It is a fact that the appellant himself admitted that the signature to the deed did not resemble ordinarily Mrs. Jacquelin's signature and he would be unable to identify it as hers except for the fact that he was a witness to it. The handwriting expert called by appellant weakened considerably the value of his testimony by stating that Mrs. Jacquelin's signature had the appearance of having been "drawn," rather than written by a free-hand motion. It is true that appellant produced witnesses who testified to matters which, if credited by the court, had a tendency to establish the genuineness of the deed, but this evidence was, in the opinion of the court, overcome by evidence more convincing and satisfactory.

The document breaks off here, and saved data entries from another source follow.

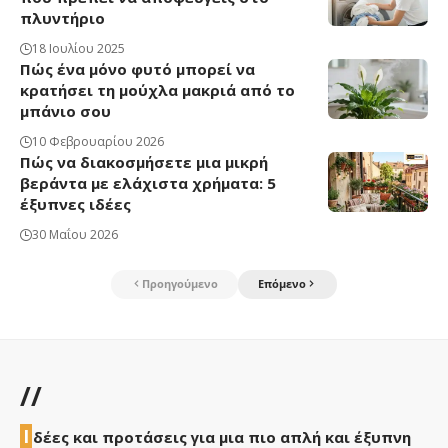
πλυντήριο
18 Ιουλίου 2025
Πώς ένα μόνο φυτό μπορεί να
κρατήσει τη μούχλα μακριά από το
μπάνιο σου
10 Φεβρουαρίου 2026
Πώς να διακοσμήσετε μια μικρή
βεράντα με ελάχιστα χρήματα: 5
έξυπνες ιδέες
30 Μαΐου 2026
Προηγούμενο
Επόμενο
//
Ι
δέες και προτάσεις για μια πιο απλή και έξυπνη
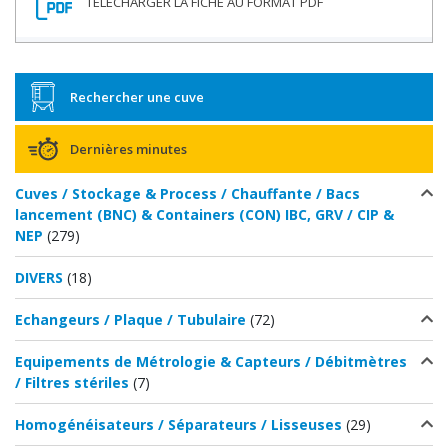
Rechercher une cuve
Dernières minutes
Cuves / Stockage & Process / Chauffante / Bacs
lancement (BNC) & Containers (CON) IBC, GRV / CIP &
NEP
(279)
DIVERS
(18)
Echangeurs / Plaque / Tubulaire
(72)
Equipements de Métrologie & Capteurs / Débitmètres
/ Filtres stériles
(7)
Homogénéisateurs / Séparateurs / Lisseuses
(29)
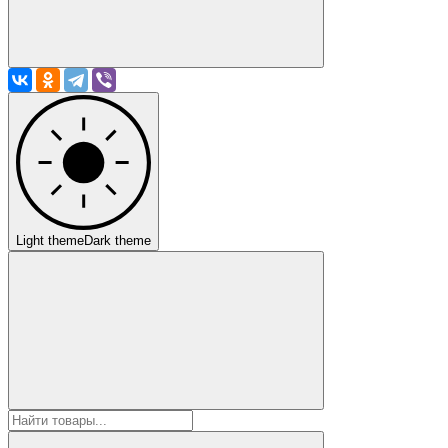
Light theme
Dark theme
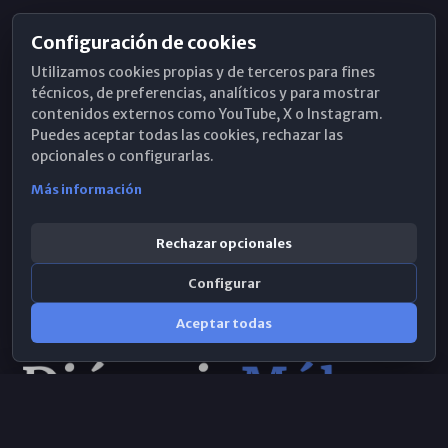
Configuración de cookies
Horarios de Misa
Utilizamos cookies propias y de terceros para fines
Hemeroteca
técnicos, de preferencias, analíticos y para mostrar
contenidos externos como YouTube, X o Instagram.
WhatsApp
Puedes aceptar todas las cookies, rechazar las
opcionales o configurarlas.
Más información
Rechazar opcionales
Configurar
Aceptar todas
Consulta IA
×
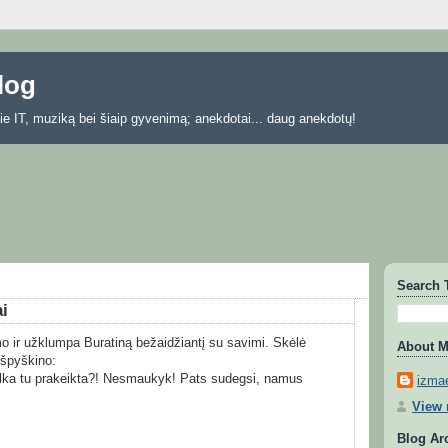
blog
 apie IT, muziką bei šiaip gyvenimą; anekdotai... daug anekdotų!
Search 
i
o ir užklumpa Buratiną bežaidžiantį su savimi. Skėlė
About 
išpyškino:
alka tu prakeikta?! Nesmaukyk! Pats sudegsi, namus
izmae
View 
Blog Ar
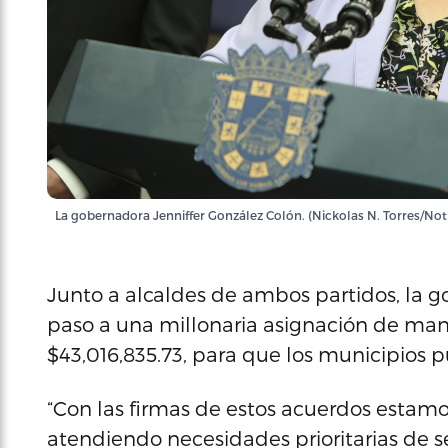
La gobernadora Jenniffer González Colón. (Nickolas N. Torres/Not
Junto a alcaldes de ambos partidos, la g
paso a una millonaria asignación de ma
$43,016,835.73, para que los municipios p
“Con las firmas de estos acuerdos estam
atendiendo necesidades prioritarias de s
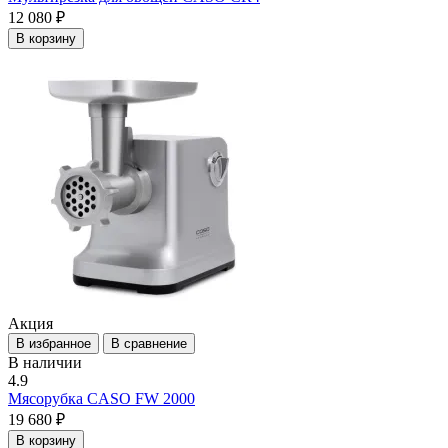
12 080 ₽
В корзину
Акция
В избранное
В сравнение
В наличии
4.9
Мясорубка CASO FW 2000
19 680 ₽
В корзину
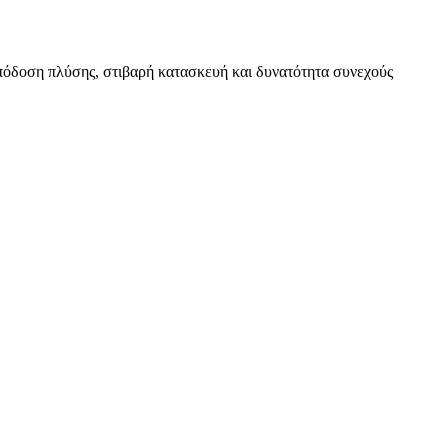
απόδοση πλύσης, στιβαρή κατασκευή και δυνατότητα συνεχούς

[2] Two affidavits, one by appellant and the second by Adelaide Day Shorb, were presented on motion for a new trial. It is claimed that these affidavits set forth newly discovered evidence sufficient in probative effect to have compelled the granting of a new trial. The matters therein set out are cumulative in effect merely. Besides this the alleged newly discovered evidence was, according to the averments of affiants, facts which were within the knowledge of affiants months before the trial of the case. The excuse urged for failure to present Adelaide Day Shorb as a witness at the trial is that the matters which she and appellant had discussed several months prior to the trial had passed out of his mind. [3] Trial courts are granted a broad discretion in passing upon motions for new trial based upon affidavit alleging newly discovered evidence and their action will not be disturbed unless a plain abuse of discretion is made to appear. No such showing is made here. A conclusive *Page 688 answer to appellant's motion is that the testimony of the absent witness, if accepted as true, would have no weight whatever in overturning the findings of the court that the deed was a forged instrument. As to the genuineness of the signatures which appeared upon the paper which she claims to have seen she expresses no opinion, and if she did it would simply be cumulative evidence addressed to a disputed fact.
The instant case is one of evidence solely and the trial court was the judge of the credibility of the witnesses, and of the weight, effect, and sufficiency of the evidence adduced. It being sufficient to sustain the judgment, this court would not be warranted in disturbing it.
Judgment affirmed.
Preston, J., and Curtis, J., concurred.